Cercheremo, se le cittadine e i cittadini italiani ce ne daranno la forza, di mettere beneficamente “con le spalle al muro” i vari Bersani, Vendola, Di Pietro & Company: o sono in grado di accogliere prospettive serie di rilancio per una Coalizione che si voglia VINCENTE, oppure passino la mano e si ritirino a vita privata, piuttosto che continuare a squittire con velleitaria e malinconica impotenza di fronte al Grande Fratello di Arcore.

Ad esempio, anche rispetto a quella che IL FATTO QUOTIDIANO definiva ieri La rabbia dei precari nelle piazze d’Italia. Sfilano giovani e 40enni senza contratto” by Luana Silighini e Federico Mello per IL FATTO QUOTIDIANO del 9 aprile 2011 (clicca sopra per leggere), cosa conta la solidarietà a basso costo (e sforzo) di politici e sindacalisti, se questi stessi signori/e non sono in grado di produrre una VISIONE economico-sociale possibile, chiara e immediatamente realizzabile che metta davvero fine al dramma generazionale della PRECARIETA’?
Chiacchiere su chiacchiere prive di esiti concreti: questo era ed è lo stile di governo e opposizione di fronte ai pesanti problemi sociali, economici e civili di cui l’Italia soffre da anni.
Lo ripetiamo, qualcuna potrà piacere di più, qualcun’altra di meno, ma le nostre 10 Serie di Proposte per il Governo dell’Italia dal 2011 in poi,  da Democrazia Radical Popolare al Nuovo Centro-Sinistra (da costruire sulle ceneri del Vecchio) saranno robuste e coerenti “armi di distruzione” di tutto il conservatorismo immobilista che da tempo affligge il nostro disgraziato Paese. “Armi” benefiche, offerte per un poderoso rilancio dell’offerta politica socialista, libertaria, liberal-progressista e democratica anche presso le nuove generazioni, ansiose di contribuire ad un Nuovo Risorgimento italiano.

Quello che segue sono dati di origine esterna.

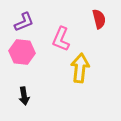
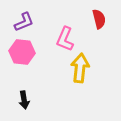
pink L-shape: moved 4 px right
black arrow: moved 4 px down
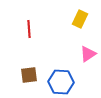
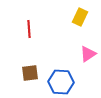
yellow rectangle: moved 2 px up
brown square: moved 1 px right, 2 px up
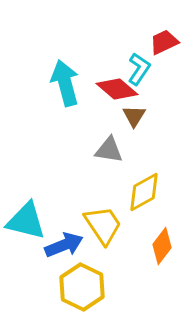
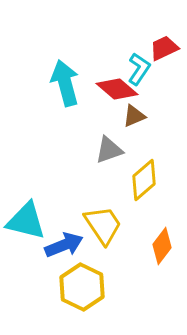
red trapezoid: moved 6 px down
brown triangle: rotated 35 degrees clockwise
gray triangle: rotated 28 degrees counterclockwise
yellow diamond: moved 12 px up; rotated 12 degrees counterclockwise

Intanto, nell’attesa che il Nuovo Centro-Sinistra si impegni a ricominciare da dove erano state interrotte, nella propria Opera, le camicie rosse garibaldine, democratiche, radicali e popolari; nell’attesa di ripristinare un Grande Oriente d’Italia e una Massoneria degni della statura del Gran Maestro Giuseppe Garibaldi, ci godiamo la cottura a fuoco lento del Grande Fratello Silvio Berlusconi (vedi l’ultimo atto di questa gustosa opera culinaria: Dopo Ben Alì, Mubarak, Gheddafi e Bisignani ora tocca a Cesare Geronzi. Chi il prossimo...? L'Ancien Régime nel quale il Fratello Silvio Berlusconi ha prosperato si sgretola pezzo per pezzo...) e dell’altrettanto Grande (quanto a contro-iniziazione) Fratello Gustavo Raffi, reduce infuriato e scornato dalla recente debacle nella Gran Loggia 2011 (vedi Flash del 4 aprile 2011: "Alla Gran Loggia 2011, il Grande Arpagone e la sua Corte con le pive nel sacco: Gustavo Raffi e Camerati clamorosamente sconfitti e sconfessati" ).

 

LE CITTADINE E I CITTADINI DI DEMOCRAZIA RADICAL POPOLARE.